We will perform simultaneous [18F]SynVesT-1 PET/MRI in an existing cohort (Z03) of older adults including SuperAgers (age > 79.5 years), typical Agers (age > 79.5 years) and cognitively normal older adults aged 60-79 years. This is performed in close collaboration with the University Clinic Leipzig (Prof. Osama Sabri and PI Henryk Barthel), where the tracer is produced. During the PET scan, 3T-MR data will be acquired to assess MTL perfusion and MTL cerebrovascular reactivity (by resting-state fMRI). MTL VDM metrics will be derived from additional ultra-high field 7T ToF MRA. To estimate cerebrovascular reactivity, an intermittent respiratory modulation task is used to induce respiratory fluctuations during the resting-state fMRI.

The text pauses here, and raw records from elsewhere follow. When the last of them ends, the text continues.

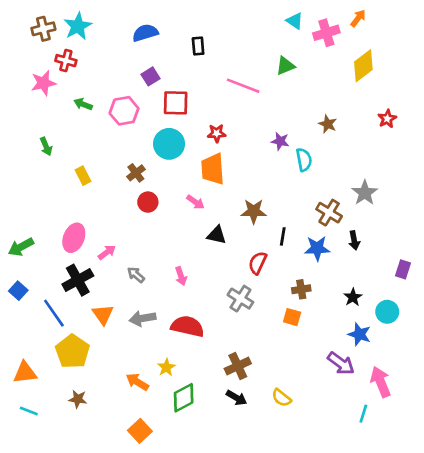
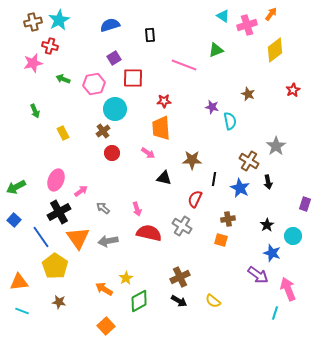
cyan circle: (169, 144) -> (115, 109), moved
blue star: (317, 248) -> (240, 188), turned 30
orange triangle: (103, 314) -> (78, 238), size x1.4
red semicircle: (188, 326) -> (149, 233), moved

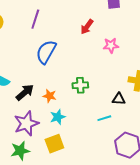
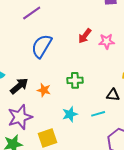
purple line: (35, 19) -> (32, 13), turned 36
red arrow: (87, 27) -> (85, 36), moved
cyan star: (58, 117) -> (70, 114), moved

MTL network connectivity in old age and SuperAging
We will further zoom into the MTL via ultra high-resolution MR imaging at 7 Tesla. Here, we will focus on the entorhinal-hippocampal pathway that is critical for episodic memory performance. Particularly, the superficial layers II and III of the ERC give rise to input to the outer molecular layer of the dentate gyrus and the molecular layer (stratum lacunosum-moleculare) of the hippocampal CA fields. This pathway seems to deteriorate in Alzheimer’s disease in relation to tau pathology, which might be related to loss of synaptic density in the hippocampus and likely translates to regional network dysfunction. Animal studies further suggest that the perforant pathway is also vulnerable to aging and hippocampal hyperactivity (Wilson et al., 2006). We will study SuperAgers and typical agers by means of ultra-high field 7T MRI at the Connectome scanner including ToF MRA for assessment of MTL vascularisation, and high-resolution resting-state fMRI to assess subfield and layer-specific functional connectivity (<1mm isotropic resolution) in the MTL. In addition, we will perform ultra-high resolution microstructural DTI to assess structural connectivity in the MTL (with Z02). Our major questions here are the following: Do SuperAgers have preserved ERC-hippocampal functional and structural connectivity compared to typical agers? Is increased tau and reduced synaptic density in the hippocampus associated with reduced ERC-hippocampal connectivity?
Future outlook
Prospectively, we aim to bring the techniques into the clinic and apply them to larger patient cohorts with, e.g. microvascular disease or Amyloid positivity, and transfer the knowledge on MTL alterations to other disorders, e.g. diabetes, epilepsy, or autoimmune encephalopathies. We will try to implement measures on MTL vascular parameters into clinical MRI scanning (downscaling to 3T MRI, for example, and establishment of user-oriented pipelines for imaging analysis). In case, focused TUS will prove to be successful, we will consider its application in a larger clinical trial.